Dennis Ross arrive porteur de «propositions» de l'administration américaine, portant sur l'ampleur de la deuxième phase du retrait israélien de Cisjordanie. Mme Madeleine Albright, la patronne de M. Ross au Département d'Etat, ne serait plus d'humeur à tolérer de nouveaux atermoiements de Benjamin Netanyahou. Elle s'apprêterait même à publier, dès la fin de la tournée africaine du président Clinton, un plan de relance du processus de paix, qui résonne déjà aux oreilles des responsables israéliens comme un diktat. D'autant que ce document a reçu le soutien de l'Union européenne et de son président actuel Robin Cook – la bête noire des Israéliens depuis l'esclandre sur le site de l'implantation future de Har Homa.

Le médiateur Ross devrait réclamer au premier ministre Netanyahou l'évacuation de 13% de la Cisjordanie. Ce dernier, qui avait consenti du bout des lèvres à en céder 9%, répondra peut-être dans sa fausse candeur, comme pour démontrer combien la demande américaine lui semble excessive, qu'un pour cent supplémentaire équivaut à la superficie de Tel-Aviv. Quant à Yasser Arafat, se basant sur les sous-entendus des Accords d'Oslo, il exige, à ce stade, 30% du territoire palestinien.

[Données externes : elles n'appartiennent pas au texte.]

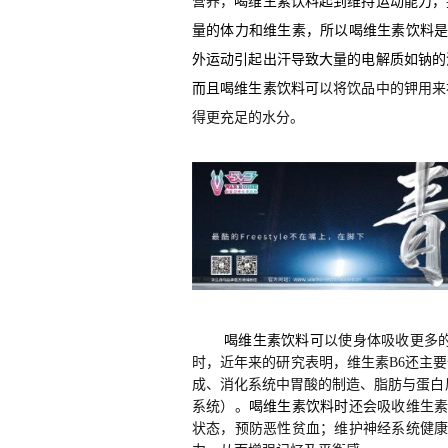
营养，
喝维生素饮料
起到维持运动能力，
量的体力和维生素，所以喝维生素饮料
外运动引起出汗导致大量的电解质如钠的
而且
喝维生素饮料
可
以将饮品中的钾用来
得更充足的水分。
喝维生素饮料可
以使身体吸收更多
时，近年来的研究表明，维生素B6还主
成、消化系统中胃酸的制造、脂肪与蛋白
系统）。
喝维生素饮料
时
还会吸收
维生
状态，预防恶性贫血；维护神经系统健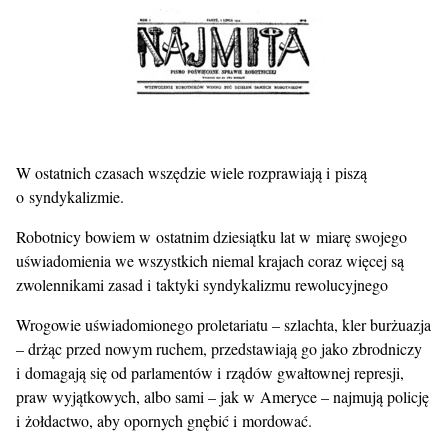
W ostatnich czasach wszędzie wiele rozprawiają i piszą
o syndykalizmie.
Robotnicy bowiem w ostatnim dziesiątku lat w miarę swojego
uświadomienia we wszystkich niemal krajach coraz więcej są
zwolennikami zasad i taktyki syndykalizmu rewolucyjnego
Wrogowie uświadomionego proletariatu – szlachta, kler burżuazja
– drżąc przed nowym ruchem, przedstawiają go jako zbrodniczy
i domagają się od parlamentów i rządów gwałtownej represji,
praw wyjątkowych, albo sami – jak w Ameryce – najmują policję
i żołdactwo, aby opornych gnębić i mordować.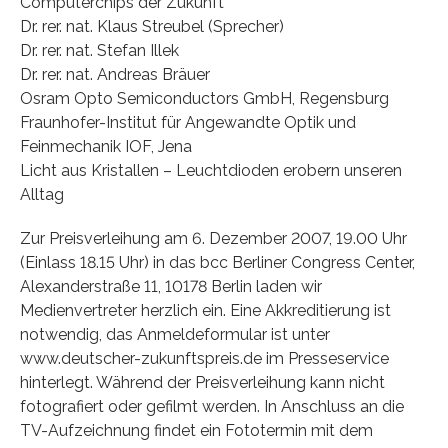
Computerchips der Zukunft
Dr. rer. nat. Klaus Streubel (Sprecher)
Dr. rer. nat. Stefan Illek
Dr. rer. nat. Andreas Bräuer
Osram Opto Semiconductors GmbH, Regensburg
Fraunhofer-Institut für Angewandte Optik und
Feinmechanik IOF, Jena
Licht aus Kristallen – Leuchtdioden erobern unseren
Alltag
Zur Preisverleihung am 6. Dezember 2007, 19.00 Uhr
(Einlass 18.15 Uhr) in das bcc Berliner Congress Center,
Alexanderstraße 11, 10178 Berlin laden wir
Medienvertreter herzlich ein. Eine Akkreditierung ist
notwendig, das Anmeldeformular ist unter
www.deutscher-zukunftspreis.de im Presseservice
hinterlegt. Während der Preisverleihung kann nicht
fotografiert oder gefilmt werden. In Anschluss an die
TV-Aufzeichnung findet ein Fototermin mit dem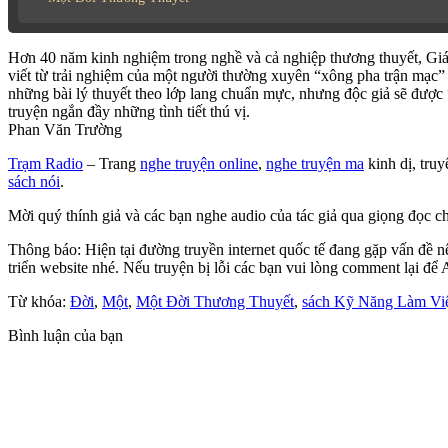
Hơn 40 năm kinh nghiệm trong nghề và cả nghiệp thương thuyết, Giá
viết từ trải nghiệm của một người thường xuyên “xông pha trận mạc” 
những bài lý thuyết theo lớp lang chuẩn mực, nhưng độc giả sẽ được
truyện ngắn đầy những tình tiết thú vị.
Phan Văn Trường
Trạm Radio
– Trang
nghe truyện online
,
nghe truyện ma
kinh dị, truy
sách nói
.
Mời quý thính giả và các bạn nghe audio của tác giả qua giọng đọc ch
Thông báo: Hiện tại đường truyền internet quốc tế đang gặp vấn đề 
triển website nhé. Nếu truyện bị lỗi các bạn vui lòng comment lại để
Từ khóa:
Đời
,
Một
,
Một Đời Thương Thuyết
,
sách Kỹ Năng Làm Vi
Bình luận của bạn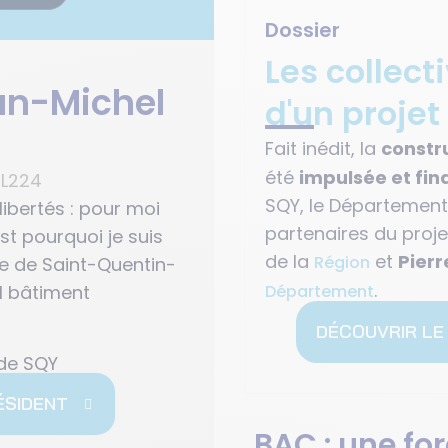
Dossier
Les collect
an-Michel
d'un proj
Fait inédit, la
constr
été
impulsée et fina
SQY, le Département,
libertés : pour moi
partenaires du proje
st pourquoi je suis
de la
et
Pierr
Région
ice de Saint-Quentin-
.
Département
l bâtiment
DÉCOUVRIR LE
de SQY
ÉSIDENT
BAC : une fo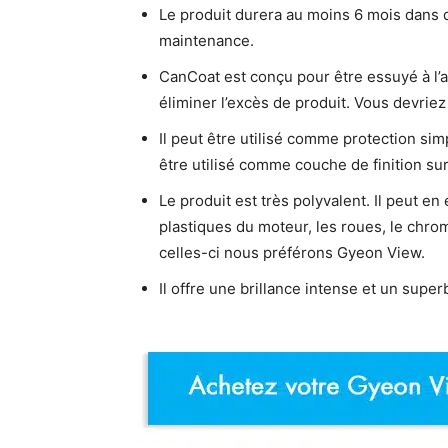
Le produit durera au moins 6 mois dans d
maintenance.
CanCoat est conçu pour être essuyé à l’ai
éliminer l’excès de produit. Vous devriez
Il peut être utilisé comme protection si
être utilisé comme couche de finition su
Le produit est très polyvalent. Il peut en e
plastiques du moteur, les roues, le chrome
celles-ci nous préférons Gyeon View.
Il offre une brillance intense et un super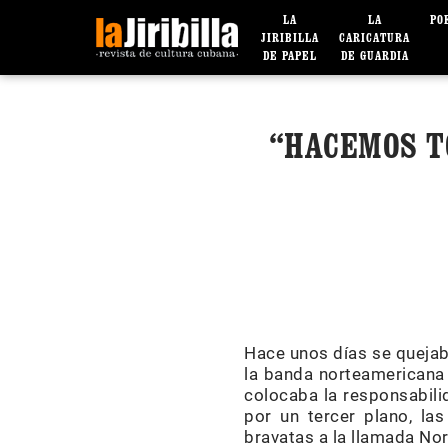
LA
LA
PO
JIRIBILLA
CARICATURA
DE PAPEL
DE GUARDIA
“HACEMOS T
Hace unos días se quejab
la banda norteamericana 
colocaba la responsabilid
por un tercer plano, la
bravatas a la llamada No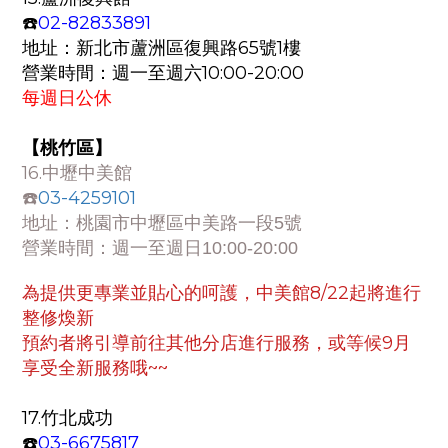
☎️
02-82833891
地址：
新北市蘆洲區復興路65號1樓
營業時間：週一至週六10:00-20:00
每週日公休
【桃竹區
】
16.
中壢中美館
03-4259101
☎️
地址：
桃園市中壢區中美路一段5號
營業時間：週一至週日
10:00-20:00
為提供更專業並貼心的呵護，中美館8/22起將進行
整修煥新
預約者將引導前往其他分店進行服務，或等候9月
享受全新服務哦~~
17.
竹北成功
03-6675817
☎️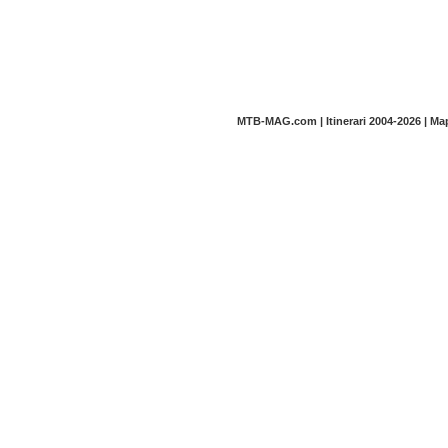
MTB-MAG.com | Itinerari 2004-2026 | M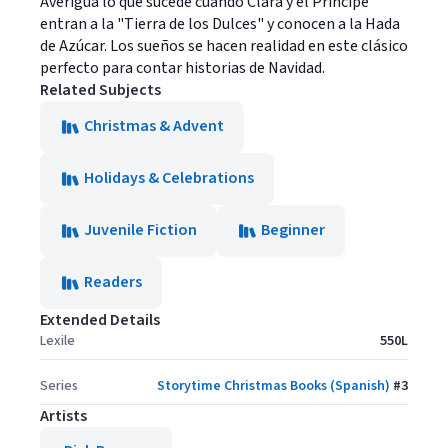
Averigua lo que sucede cuando Clara y el Príncipe
entran a la "Tierra de los Dulces" y conocen a la Hada
de Azúcar. Los sueños se hacen realidad en este clásico
perfecto para contar historias de Navidad.
Related Subjects
Christmas & Advent
Holidays & Celebrations
Juvenile Fiction
Beginner
Readers
Extended Details
Lexile
550L
Series
Storytime Christmas Books (Spanish)
#
3
Artists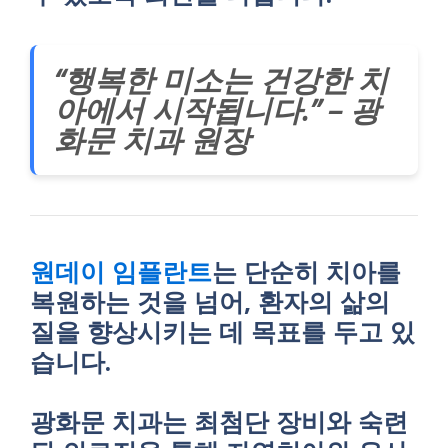
“행복한 미소는 건강한 치
아에서 시작됩니다.” – 광
화문 치과 원장
원데이 임플란트
는 단순히 치아를
복원하는 것을 넘어, 환자의 삶의
질을 향상시키는 데 목표를 두고 있
습니다.
광화문 치과는 최첨단 장비와 숙련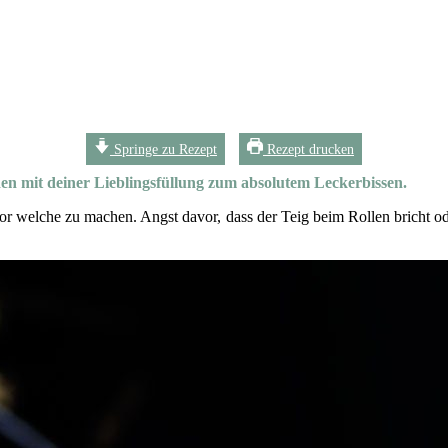
Springe zu Rezept
Rezept drucken
den mit deiner Lieblingsfüllung zum absolutem Leckerbissen.
vor welche zu machen. Angst davor, dass der Teig beim Rollen bricht o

Mme Albright voulait rendre public son plan de remise en marche du processus de paix israélo-palestinien dès ces jours-ci, mais le Cabinet israélien a tout fait pour l'en dissuader. Plusieurs ministres, dont Natan Sharansky, Limor Livnat et Yitzhak Mordehaï, se sont déplacés jusqu'aux Etats-Unis dans ce but. La puissante communauté juive américaine a été aussi appelée à la rescousse. Ses dirigeants ont fait savoir à l'Administration Clinton que malgré leurs divergences de vue sur la politique israélienne tous se rangeaient cette fois-ci derrière Benjamin Netanyahou. «Seul Israël peut déterminer ses besoins en matière de sécurité», ont-ils fait valoir, en se disant toutefois favorables à un compromis.

Benjamin Netanyahou serait maintenant prêt, lui aussi, à quelques concessions mineures pour éviter à la fois l'épreuve de force avec la Maison-Blanche et l'isolement de son pays sur la scène internationale. Dans un message adressé au président Clinton, il laisserait entrevoir une évacuation de 10,5 à 12%. Non plus des lambeaux de Cisjordanie, pas plus des îlots palestiniens éloignés les uns des autres et cernés de toutes parts, mais une continuité territoriale comparable, ou même supérieure en superficie, à la bande de Gaza, et ayant l'aspect d'un Etat embryonnaire. «Cette concession, aurait-il écrit, sera de nature à inciter l'Autorité palestinienne à reprendre les pourparlers de paix.» Cependant M. Netanyahou cherche avant tout une échappatoire...

Lors de la réunion des ministres des Affaires étrangères de la Ligue arabe au Caire, Yasser Arafat devait tirer encore la sonnette d'alarme. «Le processus de paix agonise», affirmait-il, les lèvres tremblantes, le visage défait. Le président de l'Autorité palestinienne ressent mieux que quiconque l'impatience et les frustrations croissantes de son peuple, confronté au quotidien non seulement à un horizon bouché, mais surtout aux zigzags, aux circonvolutions, d'une politique israélienne quasi ubuesque.